Please repeat exactly the line containing "VOLG FILMTOTAAL" and each line after it in the records below, through the last.

[Dataset entries]
______

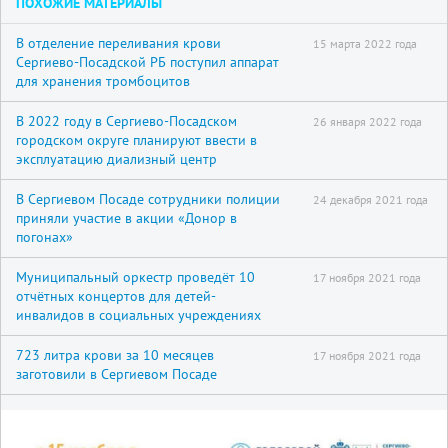
ПОХОЖИЕ МАТЕРИАЛЫ
В отделение переливания крови
15 марта 2022 года
Сергиево-Посадской РБ поступил аппарат
для хранения тромбоцитов
В 2022 году в Сергиево-Посадском
26 января 2022 года
городском округе планируют ввести в
эксплуатацию диализный центр
В Сергиевом Посаде сотрудники полиции
24 декабря 2021 года
приняли участие в акции «Донор в
погонах»
Муниципальный оркестр проведёт 10
17 ноября 2021 года
отчётных концертов для детей-
инвалидов в социальных учреждениях
723 литра крови за 10 месяцев
17 ноября 2021 года
заготовили в Сергиевом Посаде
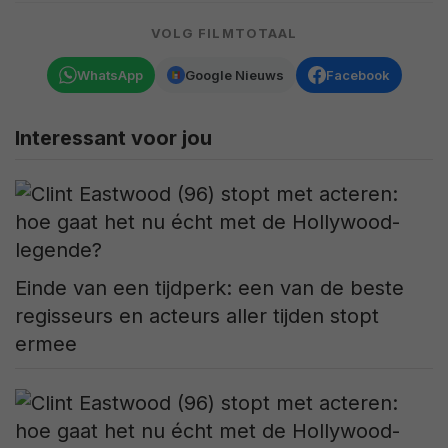
VOLG FILMTOTAAL
WhatsApp
Google Nieuws
Facebook
Interessant voor jou
Einde van een tijdperk: een van de beste
regisseurs en acteurs aller tijden stopt
ermee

______

Response to this task —
VOLG FILMTOTAAL
WhatsApp
Google Nieuws
Facebook
Interessant voor jou
Einde van een tijdperk: een van de beste
regisseurs en acteurs aller tijden stopt
ermee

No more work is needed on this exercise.